* [Extracted material]
BEGIN

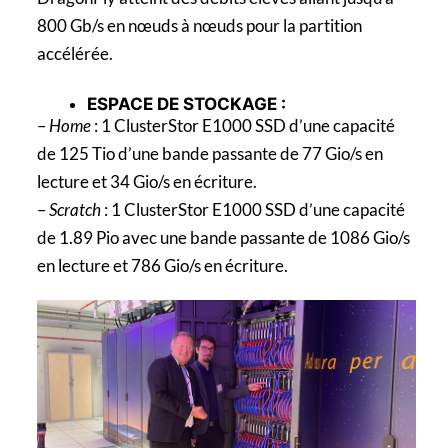
800 Gb/s en nœuds à nœuds pour la partition
accélérée.
ESPACE DE STOCKAGE :
–
Home
: 1 ClusterStor E1000 SSD d’une capacité
de 125 Tio d’une bande passante de 77 Gio/s en
lecture et 34 Gio/s en écriture.
–
Scratch
: 1 ClusterStor E1000 SSD d’une capacité
de 1.89 Pio avec une bande passante de 1086 Gio/s
en lecture et 786 Gio/s en écriture.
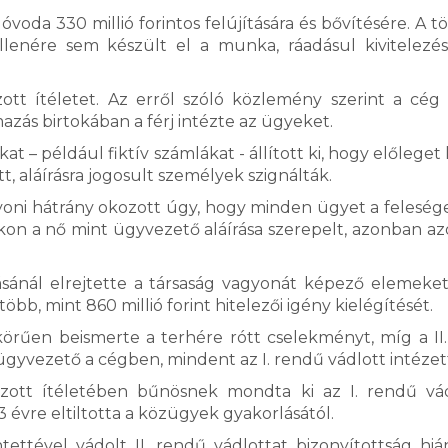
 óvoda 330 millió forintos felújítására és bővítésére. A 
lenére sem készült el a munka, ráadásul kivitelezés
ott ítéletet. Az erről szóló közlemény szerint a cég
mazás birtokában a férj intézte az ügyeket.
at – például fiktív számlákat - állított ki, hogy előleget
tt, aláírásra jogosult személyek szignálták.
gyoni hátrány okozott úgy, hogy minden ügyet a feleség
kon a nő mint ügyvezető aláírása szerepelt, azonban az
ásánál elrejtette a társaság vagyonát képező elemeket
b, mint 860 millió forint hitelezői igény kielégítését.
skörűen beismerte a terhére rótt cselekményt, míg a II
ügyvezető a cégben, mindent az I. rendű vádlott intézet
zott ítéletében bűnösnek mondta ki az I. rendű vád
 évre eltiltotta a közügyek gyakorlásától.
ettével vádolt II. rendű vádlottat bizonyítottság hi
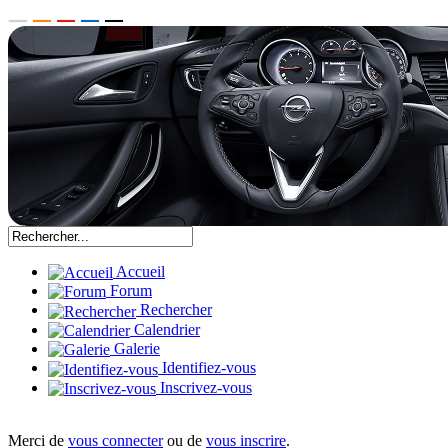
Accueil
Forum
Rechercher
Calendrier
Galerie
Identifiez-vous
Inscrivez-vous
Merci de
vous connecter
ou de
vous inscrire
.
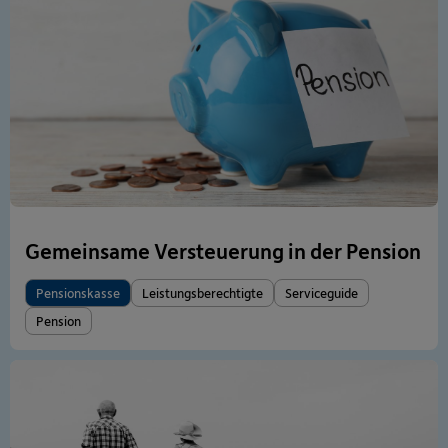
Gemeinsame Versteuerung in der Pension
Pensionskasse
Leistungsberechtigte
Serviceguide
Pension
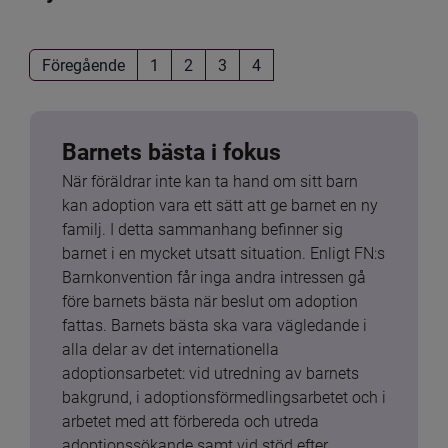
Föregående
1
2
3
4
Barnets bästa i fokus
När föräldrar inte kan ta hand om sitt barn 
kan adoption vara ett sätt att ge barnet en ny 
familj. I detta sammanhang befinner sig 
barnet i en mycket utsatt situation. Enligt FN:s 
Barnkonvention får inga andra intressen gå 
före barnets bästa när beslut om adoption 
fattas. Barnets bästa ska vara vägledande i 
alla delar av det internationella 
adoptionsarbetet: vid utredning av barnets 
bakgrund, i adoptionsförmedlingsarbetet och i 
arbetet med att förbereda och utreda 
adoptionssökande samt vid stöd efter 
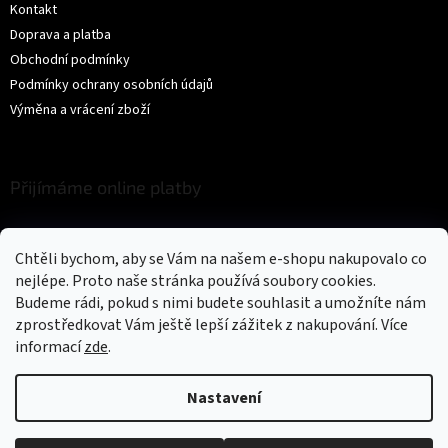
Kontakt
Doprava a platba
Obchodní podmínky
Podmínky ochrany osobních údajů
Výměna a vrácení zboží
Přijímáme online platby
Chtěli bychom, aby se Vám na našem e-shopu nakupovalo co
nejlépe. Proto naše stránka používá soubory cookies.
Budeme rádi, pokud s nimi budete souhlasit a umožníte nám
zprostředkovat Vám ještě lepší zážitek z nakupování.
Více
Vytvořil Shoptet
informací
zde
.
Copyright 2026
Trikíto
. Všechna práva vyhrazena.
Upravit nastavení
Nastavení
cookies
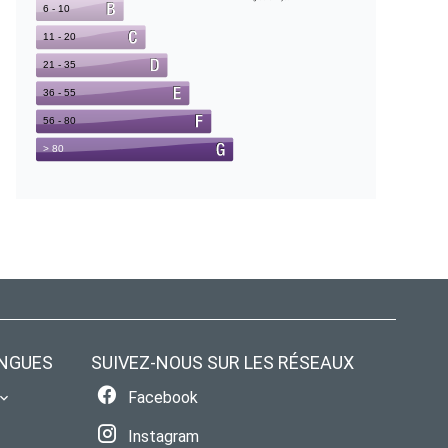
NGUES
SUIVEZ-NOUS SUR LES RÉSEAUX
Facebook
Instagram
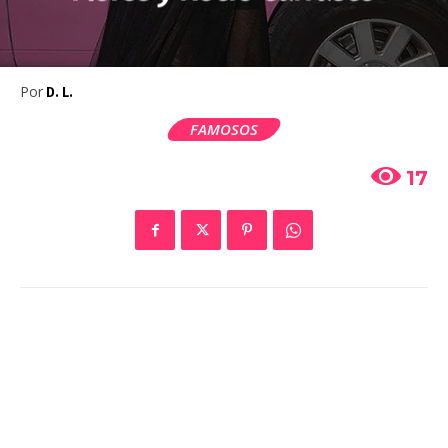
Por
D. L.
FAMOSOS
17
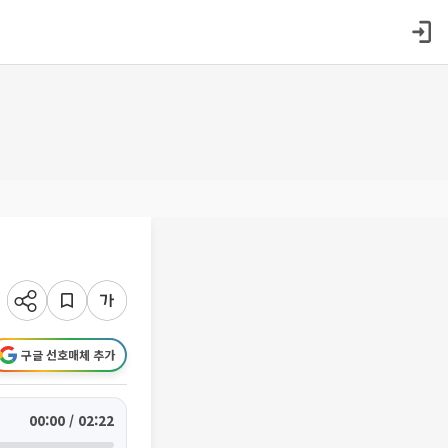
구글 선호매체 추가
00:00 / 02:22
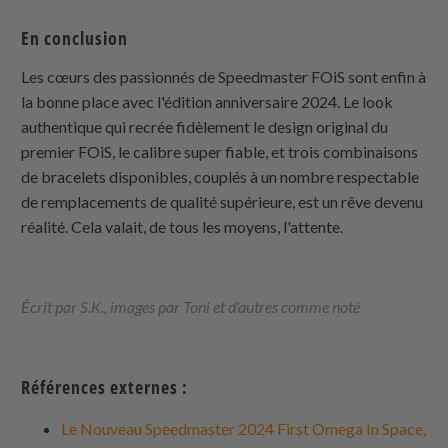
En conclusion
Les cœurs des passionnés de Speedmaster FOiS sont enfin à
la bonne place avec l'édition anniversaire 2024. Le look
authentique qui recrée fidèlement le design original du
premier FOiS, le calibre super fiable, et trois combinaisons
de bracelets disponibles, couplés à un nombre respectable
de remplacements de qualité supérieure, est un rêve devenu
réalité. Cela valait, de tous les moyens, l'attente.
Écrit par S.K., images par Toni et d'autres comme noté
Références externes :
Le Nouveau Speedmaster 2024 First Omega In Space,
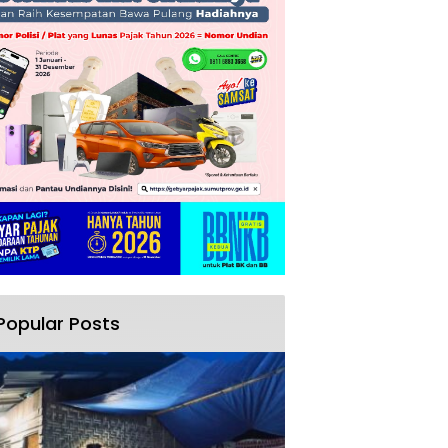
Popular Posts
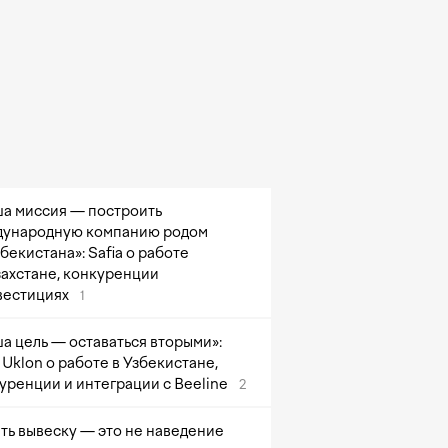
а миссия — построить
ународную компанию родом
збекистана»: Safia о работе
захстане, конкуренции
вестициях
1
а цель — оставаться вторыми»:
Uklon о работе в Узбекистане,
уренции и интеграции с Beeline
2
ть вывеску — это не наведение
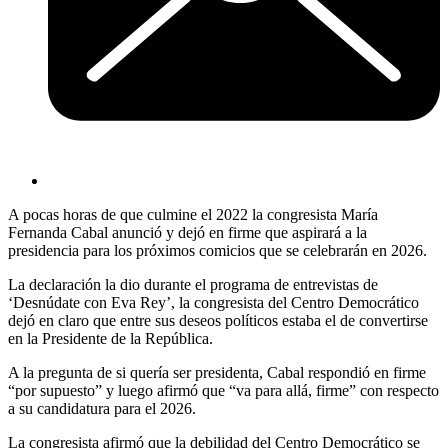
A pocas horas de que culmine el 2022 la congresista María
Fernanda Cabal anunció y dejó en firme que aspirará a la
presidencia para los próximos comicios que se celebrarán en 2026.
La declaración la dio durante el programa de entrevistas de
‘Desnúdate con Eva Rey’, la congresista del Centro Democrático
dejó en claro que entre sus deseos políticos estaba el de convertirse
en la Presidente de la República.
A la pregunta de si quería ser presidenta, Cabal respondió en firme
“por supuesto” y luego afirmó que “va para allá, firme” con respecto
a su candidatura para el 2026.
La congresista afirmó que la debilidad del Centro Democrático se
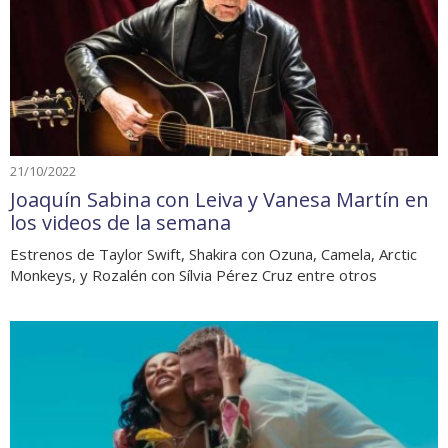
21/10/2022
Joaquín Sabina con Leiva y Vanesa Martín en
los videos de la semana
Estrenos de Taylor Swift, Shakira con Ozuna, Camela, Arctic
Monkeys, y Rozalén con Sílvia Pérez Cruz entre otros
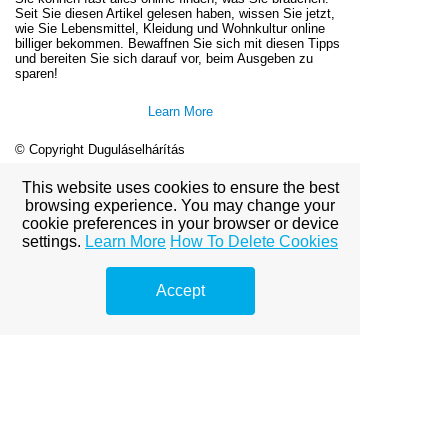
Seit Sie diesen Artikel gelesen haben, wissen Sie jetzt,
wie Sie Lebensmittel, Kleidung und Wohnkultur online
billiger bekommen. Bewaffnen Sie sich mit diesen Tipps
und bereiten Sie sich darauf vor, beim Ausgeben zu
sparen!
Learn More
© Copyright Duguláselhárítás
This website uses cookies to ensure the best
browsing experience. You may change your
View full site
cookie preferences in your browser or device
settings.
Learn More
How To Delete Cookies
Accept
Premium Link-
Building
Services
Explore premium link-building
options to boost your online
visibility.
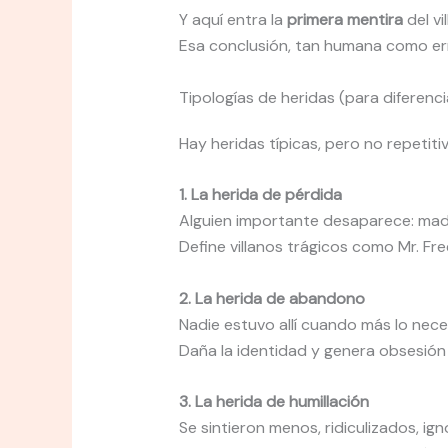
Y aquí entra la
primera mentira
del vi
Esa conclusión, tan humana como erró
Tipologías de heridas (para diferencia
Hay heridas típicas, pero no repetitiv
1. La herida de pérdida
Alguien importante desaparece: mad
Define villanos trágicos como Mr. Fre
2. La herida de abandono
Nadie estuvo allí cuando más lo nece
Daña la identidad y genera obsesión 
3. La herida de humillación
Se sintieron menos, ridiculizados, ig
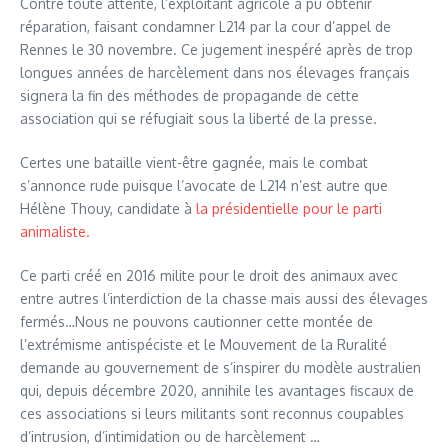
Contre toute attente, l’exploitant agricole a pu obtenir
réparation, faisant condamner L214 par la cour d’appel de
Rennes le 30 novembre. Ce jugement inespéré après de trop
longues années de harcèlement dans nos élevages français
signera la fin des méthodes de propagande de cette
association qui se réfugiait sous la liberté de la presse.
Certes une bataille vient-être gagnée, mais le combat
s’annonce rude puisque l’avocate de L214 n’est autre que
Hélène Thouy, candidate à
la présidentielle pour le parti
animaliste.
Ce parti créé en 2016 milite pour le droit des animaux avec
entre autres l’interdiction de la chasse mais aussi des élevages
fermés…Nous ne pouvons cautionner cette montée de
l’extrémisme antispéciste et le Mouvement de la Ruralité
demande au gouvernement de s’inspirer du modèle australien
qui, depuis décembre 2020, annihile les avantages fiscaux de
ces associations si leurs militants sont reconnus coupables
d’intrusion, d’intimidation ou de harcèlement …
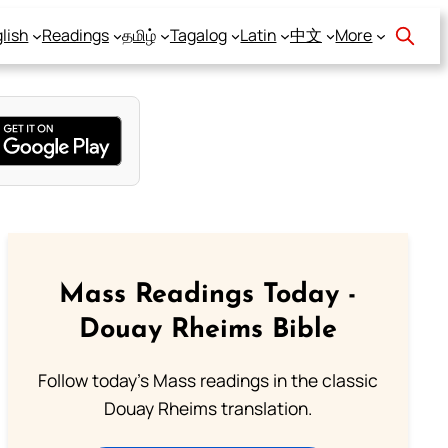
lish
Readings
தமிழ்
Tagalog
Latin
中文
More
Mass Readings Today -
Douay Rheims Bible
Follow today's Mass readings in the classic
Douay Rheims translation.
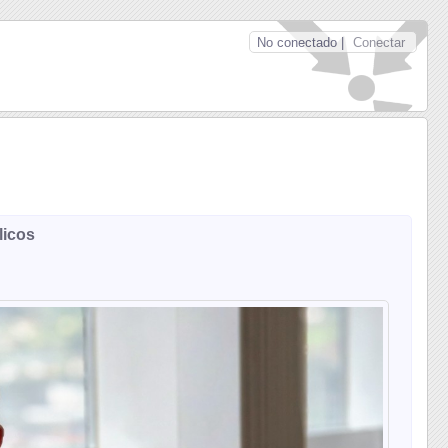
No conectado |
Conectar
licos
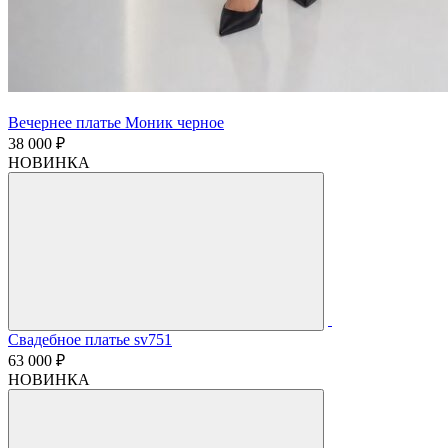
Вечернее платье Моник черное
38 000 ₽
НОВИНКА
Свадебное платье sv751
63 000 ₽
НОВИНКА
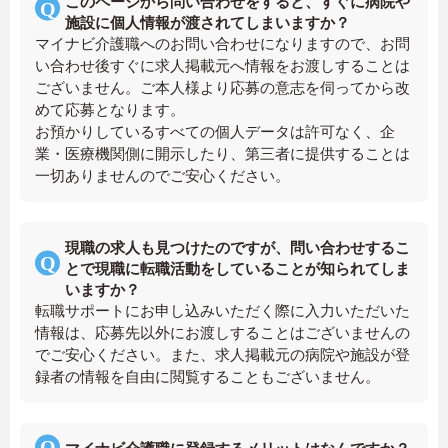
このページから問い合わせをすると、すぐに病院や
施設に個人情報が渡されてしまいますか？
マイナビ介護職へのお問い合わせになりますので、お問
い合わせ後すぐに求人掲載元へ情報をお渡しすることは
ございません。ご本人様より応募の意志を伺ってから改
めて応募となります。
お預かりしているすべての個人データは許可なく、企
業・医療機関側に開示したり、第三者に提供することは
一切ありませんのでご安心ください。
現職の求人も見つけたのですが、問い合わせするこ
とで現職に転職活動をしていることが知られてしま
いますか？
転職サポートにお申し込みいただく際に入力いただいた
情報は、応募先以外にお渡しすることはございませんの
でご安心ください。また、求人掲載元の病院や施設が登
録者の情報を自由に閲覧することもございません。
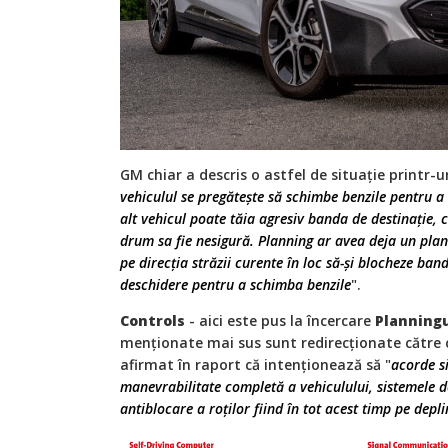
GM chiar a descris o astfel de situație printr-
vehiculul se pregătește să schimbe benzile pentru a 
alt vehicul poate tăia agresiv banda de destinație,
drum sa fie nesigură. Planning ar avea deja un plan
pe direcția străzii curente în loc să-și blocheze band
deschidere pentru a schimba benzile
".
Controls
- aici este pus la încercare
Planningu
menționate mai sus sunt redirecționate către
afirmat în raport că intenționează să "
acorde s
manevrabilitate completă a vehiculului, sistemele de
antiblocare a roților fiind în tot acest timp pe depli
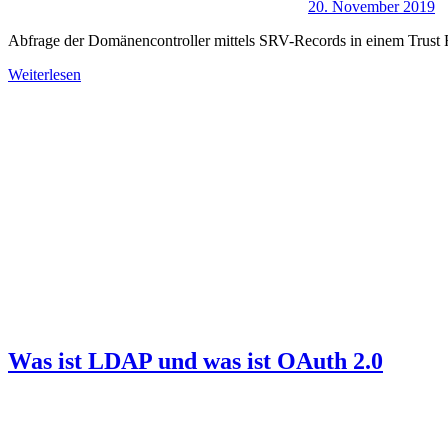
20. November 2019
Abfrage der Domänencontroller mittels SRV-Records in einem Trust
Weiterlesen
Was ist LDAP und was ist OAuth 2.0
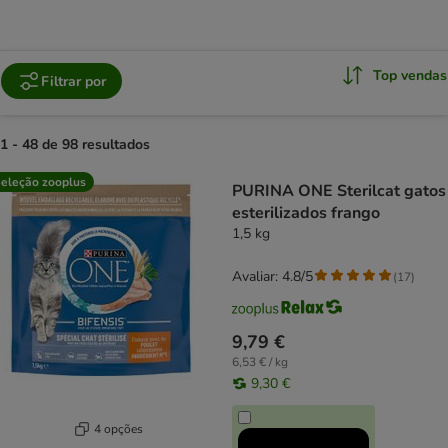
Top vendas
Filtrar por
1 - 48 de 98 resultados
product items have been changed
eleção zooplus
PURINA ONE Sterilcat gatos
esterilizados frango
1,5 kg
Avaliar: 4.8/5
(
17
)
9,79 €
6,53 € / kg
9,30 €
4 opções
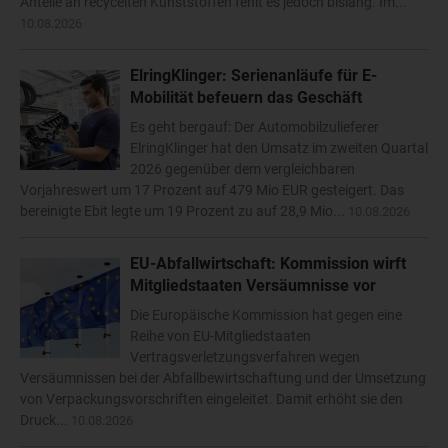
Anteile an recycelten Kunststoffen fehlt es jedoch bislang. Im...
10.08.2026
ElringKlinger: Serienanläufe für E-
Mobilität befeuern das Geschäft
Es geht bergauf: Der Automobilzulieferer
ElringKlinger hat den Umsatz im zweiten Quartal
2026 gegenüber dem vergleichbaren
Vorjahreswert um 17 Prozent auf 479 Mio EUR gesteigert. Das
bereinigte Ebit legte um 19 Prozent zu auf 28,9 Mio...
10.08.2026
EU-Abfallwirtschaft: Kommission wirft
Mitgliedstaaten Versäumnisse vor
Die Europäische Kommission hat gegen eine
Reihe von EU-Mitgliedstaaten
Vertragsverletzungsverfahren wegen
Versäumnissen bei der Abfallbewirtschaftung und der Umsetzung
von Verpackungsvorschriften eingeleitet. Damit erhöht sie den
Druck...
10.08.2026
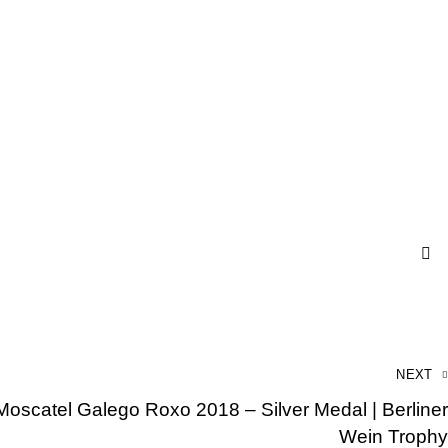
NEXT
r Moscatel Galego Roxo 2018 – Silver Medal | Berliner
Wein Trophy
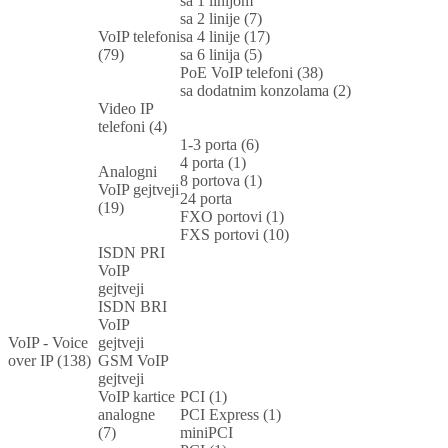
sa 1 linijom
sa 2 linije (7)
VoIP telefoni
sa 4 linije (17)
(79)
sa 6 linija (5)
PoE VoIP telefoni (38)
sa dodatnim konzolama (2)
Video IP
telefoni (4)
1-3 porta (6)
4 porta (1)
Analogni
8 portova (1)
VoIP gejtveji
24 porta
(19)
FXO portovi (1)
FXS portovi (10)
ISDN PRI
VoIP
gejtveji
ISDN BRI
VoIP
VoIP - Voice
gejtveji
over IP (138)
GSM VoIP
gejtveji
VoIP kartice
PCI (1)
analogne
PCI Express (1)
(7)
miniPCI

END

* [Task directions]
Take the records above from their first line through the line with "lenére sem készült" and set those lines down word for word, minus the pictures.

* [Output of the exercise]
800 Gb/s en nœuds à nœuds pour la partition
accélérée.
ESPACE DE STOCKAGE :
–
Home
: 1 ClusterStor E1000 SSD d’une capacité
de 125 Tio d’une bande passante de 77 Gio/s en
lecture et 34 Gio/s en écriture.
–
Scratch
: 1 ClusterStor E1000 SSD d’une capacité
de 1.89 Pio avec une bande passante de 1086 Gio/s
en lecture et 786 Gio/s en écriture.
 óvoda 330 millió forintos felújítására és bővítésére. A 
lenére sem készült el a munka, ráadásul kivitelezés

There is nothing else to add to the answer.